[Data — start]
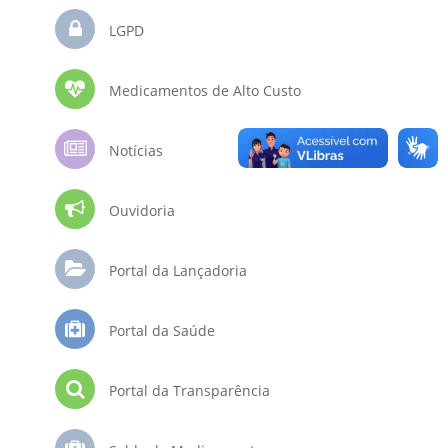
LGPD
Medicamentos de Alto Custo
Notícias
Ouvidoria
Portal da Lançadoria
Portal da Saúde
Portal da Transparência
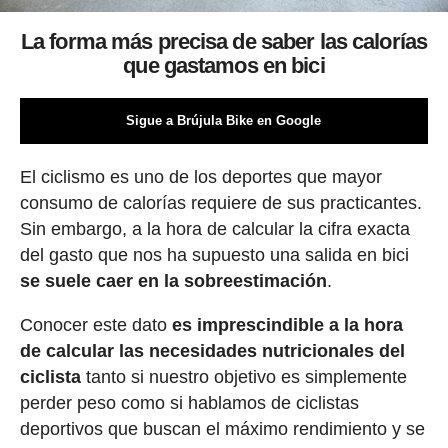
La forma más precisa de saber las calorías
que gastamos en bici
Sigue a Brújula Bike en Google
El ciclismo es uno de los deportes que mayor
consumo de calorías requiere de sus practicantes.
Sin embargo, a la hora de calcular la cifra exacta
del gasto que nos ha supuesto una salida en bici
se suele caer en la sobreestimación
.
Conocer este dato
es imprescindible a la hora
de calcular las necesidades nutricionales del
ciclista
tanto si nuestro objetivo es simplemente
perder peso como si hablamos de ciclistas
deportivos que buscan el máximo rendimiento y se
[Data — finish]
§ Directions for this task
Every entry above is to be transcribed exactly, with all pictures left out.

§ Task solution
LGPD
Medicamentos de Alto Custo
Notícias
Ouvidoria
Portal da Lançadoria
Portal da Saúde
Portal da Transparência
La forma más precisa de saber las calorías
que gastamos en bici
Sigue a Brújula Bike en Google
El ciclismo es uno de los deportes que mayor
consumo de calorías requiere de sus practicantes.
Sin embargo, a la hora de calcular la cifra exacta
del gasto que nos ha supuesto una salida en bici
se suele caer en la sobreestimación
.
Conocer este dato
es imprescindible a la hora
de calcular las necesidades nutricionales del
ciclista
tanto si nuestro objetivo es simplemente
perder peso como si hablamos de ciclistas
deportivos que buscan el máximo rendimiento y se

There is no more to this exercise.